Milletvekili yemini her ne kadar benzer amaca yönelik ise de denetlenmesi mümkün olamayacak ifadeler içermesi nedeniyle, böyle bir girişime gerek duyulmuştu.
Arama toplantısının katılımcıları arasında, halen parlamento üyesi olan Sn. Ahmet Tan ve Sn. Sema Pişkinsüt’ü hatırlıyorum. Meclisteki tüm partilerden en az birer kişi katılımcılar arasındaydı. Ayrıca medyadan, bürokrasiden ve sokaktaki insandan oluşan yaklaşık 30 katılımcı ile yapılan bu çalışma sonunda, aşağıdaki etik güvenceler belirlendi. Bunlar üzerinde çok küçük redaksiyon çalışması yapılmış olup orijinaline uygun sayılabilir. Her maddenin altına, birer ikişer cümle ile konulan açıklamalar ise orijinal metinde olmayıp tarafımdan eklenmiştir.
Bu metin, hemen konferanstan sonra tüm partilere dağıtıldı ve bir kısmı tarafından da seçimlerde kullanıldı. Belki zamanın kısalığı, belki medyanın yeterince üzerinde durmayışı nedenleriyle o tarihte kamuoyunda pek de yankı uyandırmadı.
Seçilmişlerin başka dünyalardan geldiklerine, toplumun genel kabul görmüş değer yargılarını temsil etmediklerine, onları seçenlerin sütten çıkma ak kaşık olduklarına ve her nasıl oluyorsa yıllardır hep eğri insanların bulunup bulunup da meclise yollandığına ilişkin bir genel inanç vardır. Bu inanç, kendi düşüncelerinden hiç kuşkulanmamaya, her aklına geleni doğru sanmaya koşullandırılmış -eğitim bu demektir- insanımıza pek uygun gelmiştir.
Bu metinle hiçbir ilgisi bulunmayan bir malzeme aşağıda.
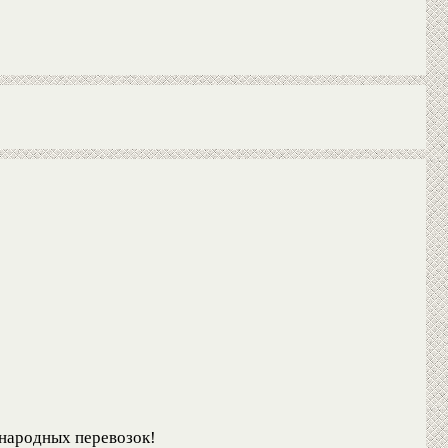
ународных перевозок!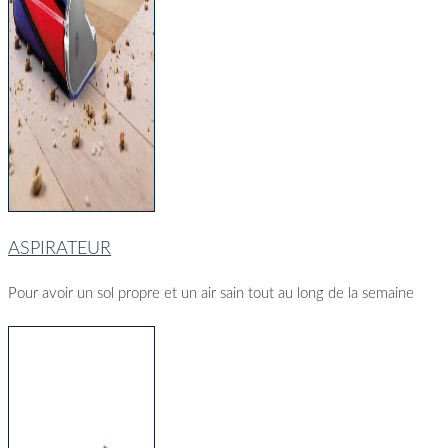
ASPIRATEUR
Pour avoir un sol propre et un air sain tout au long de la semaine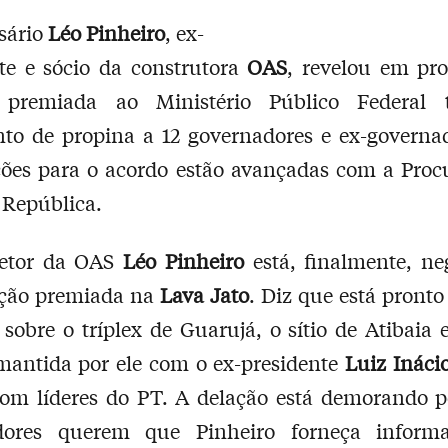
sário
Léo Pinheiro
, ex-
te e sócio da construtora
OAS
, revelou em pr
 premiada ao Ministério Público Federal t
to de propina a 12 governadores e ex-governad
ões para o acordo estão avançadas com a Proc
 República.
retor da OAS
Léo Pinheiro
está, finalmente, ne
ação premiada na
Lava Jato
. Diz que está pronto
 sobre o tríplex de Guarujá, o sítio de Atibaia 
mantida por ele com o ex-presidente
Luiz Ináci
om líderes do PT. A delação está demorando p
dores querem que Pinheiro forneça inform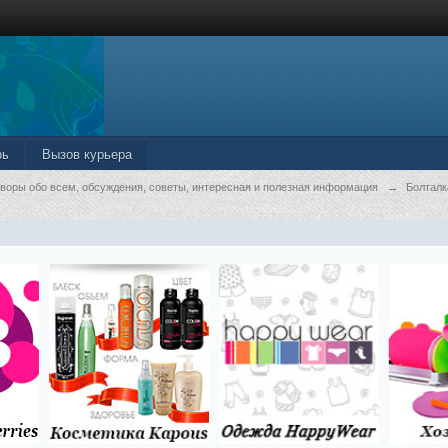
рь
Вызов курьера
оворы обо всем, обсуждения, советы, интересная и полезная информация
→
Болталк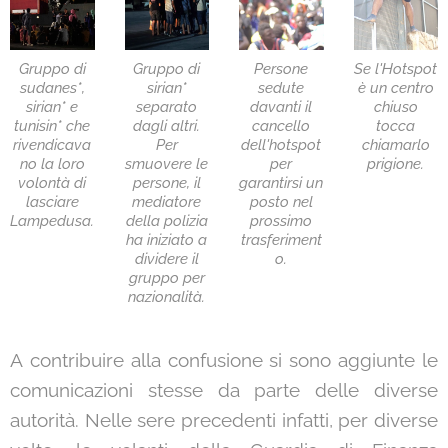
Gruppo di
Gruppo di
Persone
Se l'Hotspot
sudanes*,
sirian*
sedute
è un centro
sirian* e
separato
davanti il
chiuso
tunisin* che
dagli altri.
cancello
tocca
rivendicava
Per
dell'hotspot
chiamarlo
no la loro
smuovere le
per
prigione.
volontà di
persone, il
garantirsi un
lasciare
mediatore
posto nel
Lampedusa.
della polizia
prossimo
ha iniziato a
trasferiment
dividere il
o.
gruppo per
nazionalità.
A contribuire alla confusione si sono aggiunte le
comunicazioni stesse da parte delle diverse
autorità. Nelle sere precedenti infatti, per diverse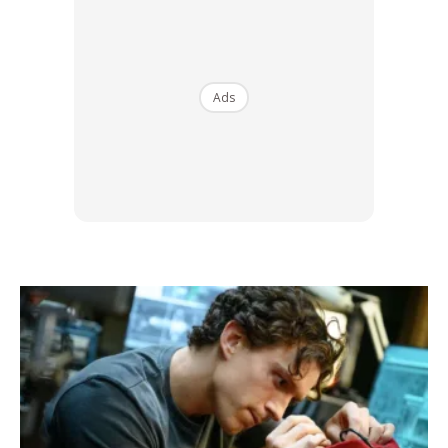
Ads
Food photo created by jcomp – www.freepik.com
KEROSAKAN SARAF
Dalam kes lebih teruk seseorang berdepan masalah ini
boleh terkencing di mana-mana dan bila-bila sahaja.
Apabila batuk atau bersin, air kencing boleh keluar tanpa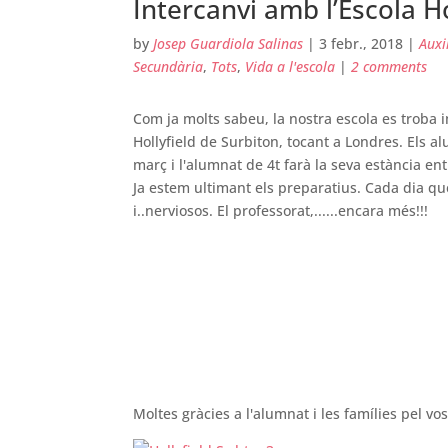
Intercanvi amb l’Escola H
by
Josep Guardiola Salinas
|
3 febr., 2018
|
Auxi
Secundària
,
Tots
,
Vida a l'escola
|
2 comments
Com ja molts sabeu, la nostra escola es troba 
Hollyfield de Surbiton, tocant a Londres. Els al
març i l'alumnat de 4t farà la seva estància ent
Ja estem ultimant els preparatius. Cada dia q
i..nerviosos. El professorat,......encara més!!!
Moltes gràcies a l'alumnat i les famílies pel vos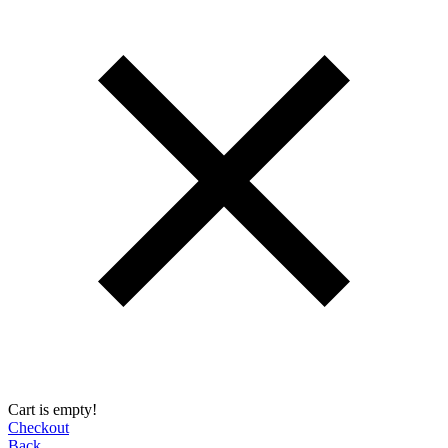
Cart is empty!
Checkout
Back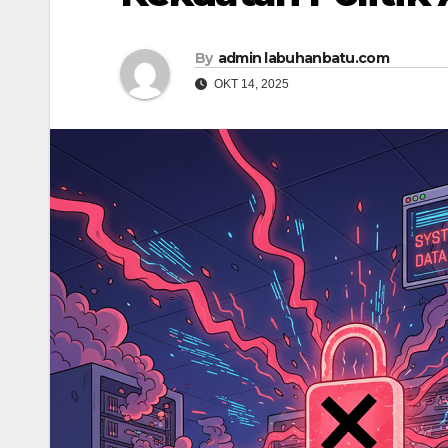
By
admin labuhanbatu.com
OKT 14, 2025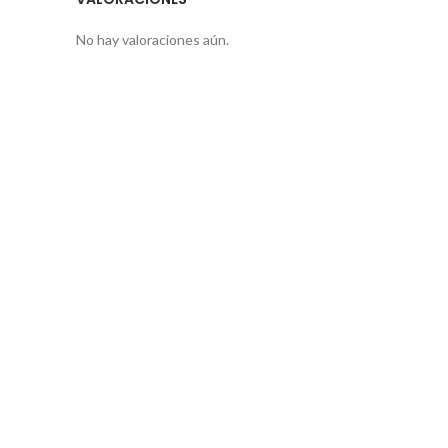
No hay valoraciones aún.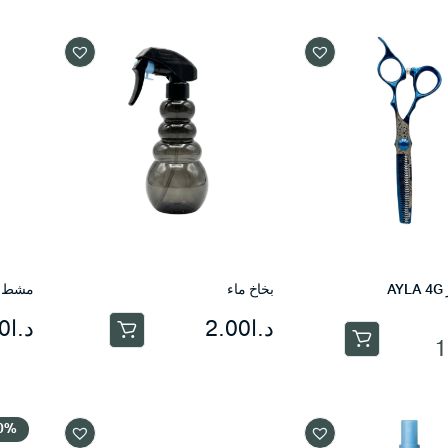
A
بخاخ ماء
مشط س
د.ا
2.00
د.ا
0
1
0%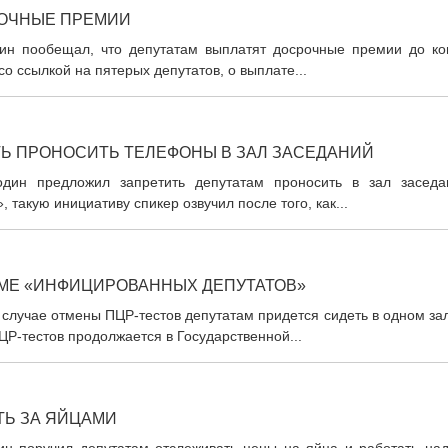
РОЧНЫЕ ПРЕМИИ
ин пообещал, что депутатам выплатят досрочные премии до ко
о ссылкой на пятерых депутатов, о выплате...
ТЬ ПРОНОСИТЬ ТЕЛЕФОНЫ В ЗАЛ ЗАСЕДАНИЙ
дин предложил запретить депутатам проносить в зал заседа
акую инициативу спикер озвучил после того, как...
УМЕ «ИНФИЦИРОВАННЫХ ДЕПУТАТОВ»
 случае отмены ПЦР-тестов депутатам придется сидеть в одном за
Р-тестов продолжается в Государственной...
ТЬ ЗА ЯЙЦАМИ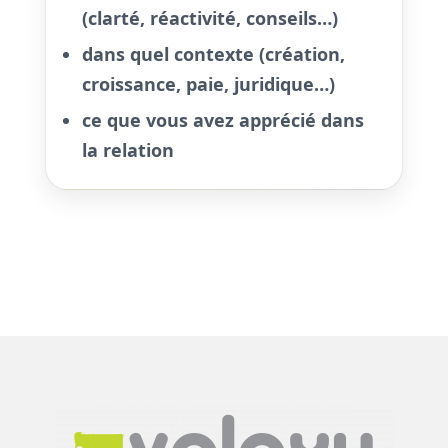
(clarté, réactivité, conseils…)
dans quel contexte (création,
croissance, paie, juridique…)
ce que vous avez apprécié dans
la relation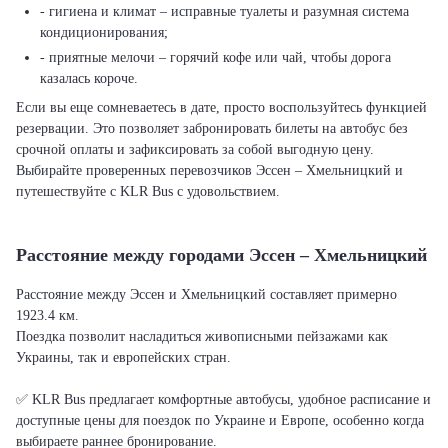
- гигиена и климат – исправные туалеты и разумная система
кондиционирования;
- приятные мелочи – горячий кофе или чай, чтобы дорога
казалась короче.
Если вы еще сомневаетесь в дате, просто воспользуйтесь функцией
резервации. Это позволяет забронировать билеты на автобус без
срочной оплаты и зафиксировать за собой выгодную цену.
Выбирайте проверенных перевозчиков Эссен – Хмельницкий и
путешествуйте с KLR Bus с удовольствием.
Расстояние между городами Эссен – Хмельницкий
Расстояние между Эссен и Хмельницкий составляет примерно
1923.4 км.
Поездка позволит насладиться живописными пейзажами как
Украины, так и европейских стран.
✅ KLR Bus предлагает комфортные автобусы, удобное расписание и
доступные цены для поездок по Украине и Европе, особенно когда
выбираете раннее бронирование.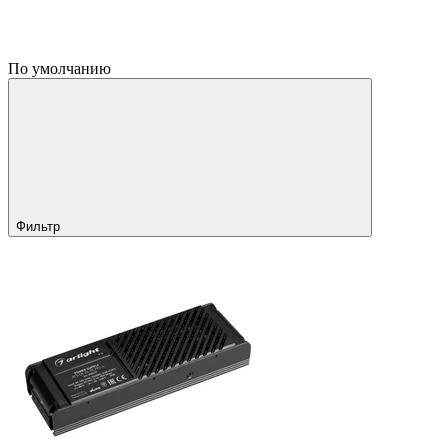
По умолчанию
Фильтр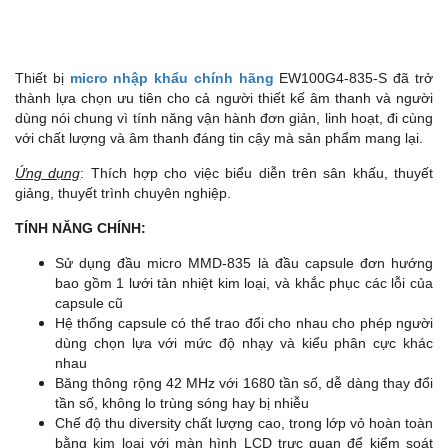
Thiết bị
micro nhập khẩu chính hãng
EW100G4-835-S đã trở
thành lựa chọn ưu tiên cho cả người thiết kế âm thanh và người
dùng nói chung vì tính năng vận hành đơn giản, linh hoạt, đi cùng
với chất lượng và âm thanh đáng tin cậy mà sản phẩm mang lại.
Ứng dụng
: Thích hợp cho việc biểu diễn trên sân khấu, thuyết
giảng, thuyết trình chuyên nghiệp.
TÍNH NĂNG CHÍNH:
Sử dụng đầu micro MMD-835
là đầu capsule đơn hướng
bao gồm 1 lưới tản nhiệt kim loại, và khắc phục các lỗi của
capsule cũ
Hệ thống capsule có thể trao đổi cho nhau cho phép người
dùng chọn lựa với mức độ nhạy và kiểu phân cực khác
nhau
Băng thông rộng 42 MHz với 1680 tần số, dễ dàng thay đổi
tần số, không lo trùng sóng hay bị nhiễu
Chế độ thu diversity chất lượng cao, trong lớp vỏ hoàn toàn
bằng kim loại với màn hình LCD trực quan để kiểm soát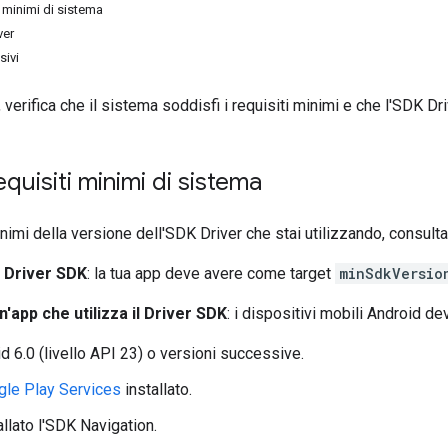
ti minimi di sistema
ver
sivi
, verifica che il sistema soddisfi i requisiti minimi e che l'SDK Dr
requisiti minimi di sistema
inimi della versione dell'SDK Driver che stai utilizzando, consult
il Driver SDK
: la tua app deve avere come target
minSdkVersio
'app che utilizza il Driver SDK
: i dispositivi mobili Android d
d 6.0 (livello API 23) o versioni successive.
gle Play Services
installato.
allato l'SDK Navigation.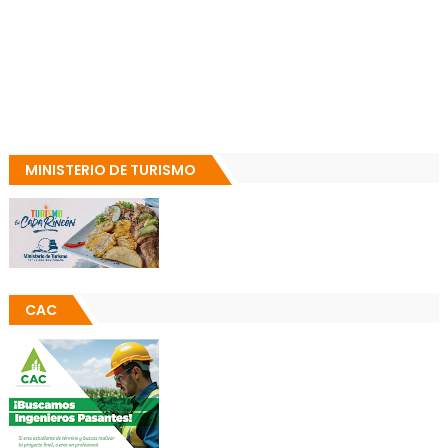
MINISTERIO DE TURISMO
CAC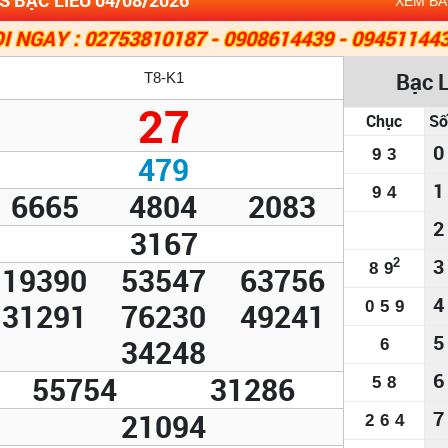
XEM B
I NGAY : 02753810187 - 0908614439 - 09451144
Bạc 
T8-K1
27
Chục
Số
0
9
3
479
1
9
4
6665
4804
2083
2
3167
3
2
8
9
19390
53547
63756
4
31291
76230
49241
0
5
9
5
34248
6
6
55754
31286
5
8
7
21094
2
6
4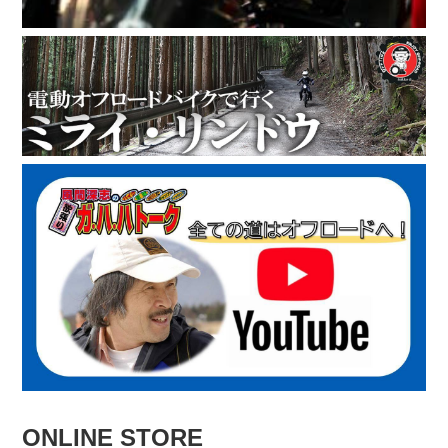
ONLINE STORE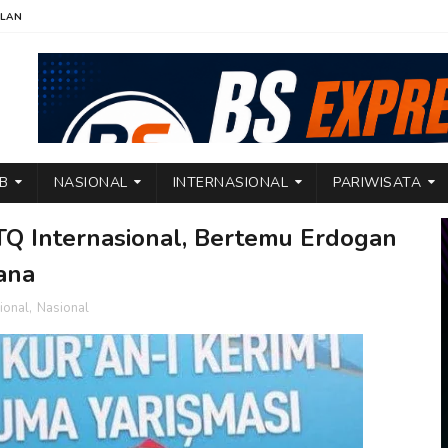
KLAN
TB
NASIONAL
INTERNASIONAL
PARIWISATA
TQ Internasional, Bertemu Erdogan
ana
ional
,
Nasional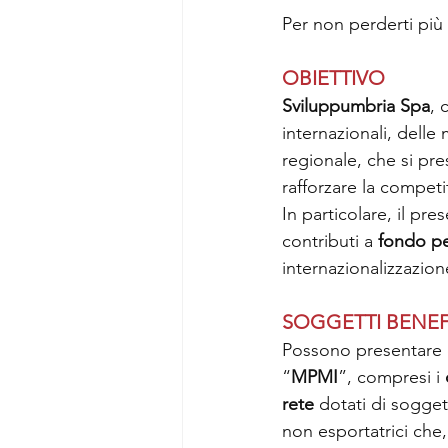
Per non perderti più n
OBIETTIVO
Sviluppumbria Spa
, 
internazionali, delle
regionale, che si pre
rafforzare la competi
In particolare, il pr
contributi a 
fondo p
internazionalizzazion
SOGGETTI BENEF
Possono presentare 
“
MPMI
”, compresi i 
rete
 dotati di sogget
non esportatrici che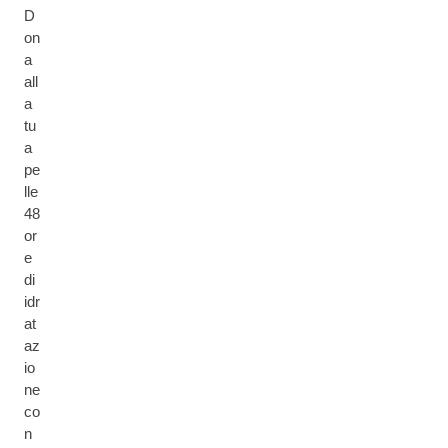
D
on
a
all
a
tu
a
pe
lle
48
or
e
di
idr
at
az
io
ne
co
n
Bugün geldiğimiz noktada, böylesine bir etik güvencenin daha önem taşıdığını ve de daha ilgi ile karşılanacağını umuyorum. Yapılabilecek ilk genel ve yerel seçimlerde, halkın karşısına binlerce aday çıkacak. Bunlardan, kendi belirleyebilecekleri ve denetlenebilir olduğu konusunda tereddüt olmayan üç-beş etik güvence vermelerini isteyelim. Eminim ki bu adayların bir bölümü açılıştan vazgeçeceklerdir.
Bir bölümü ise bu güvenceyi “nasıl olsa bozarım” düşüncesiyle verecektir. İşte o noktada yurttaş olarak demokrasinin hakkını verip veremediğimiz, daha da doğrusu demokrasiye ne ölçüde layık olduğumuz ortaya çıkacaktır.
Ama esas kazanç, güvence veren ve ona uyabilen az sayıda da olsa seçilmişin yaratacağı ahlaki değer tabanı olacaktır.
Bu tabanı inşa etmeden siyaseti, kurumlarını, o kurumlarda görev alanları eleştirebiliriz. Bunun bir yararı olmadığını, yarar sağlamak bir yana, toplumun düzgün insanlarının siyasetten bucak bucak kaçarak siyasetin gerçekten kirli bir iş olarak tescil edilmesine yol açtığını görebilmeliyiz.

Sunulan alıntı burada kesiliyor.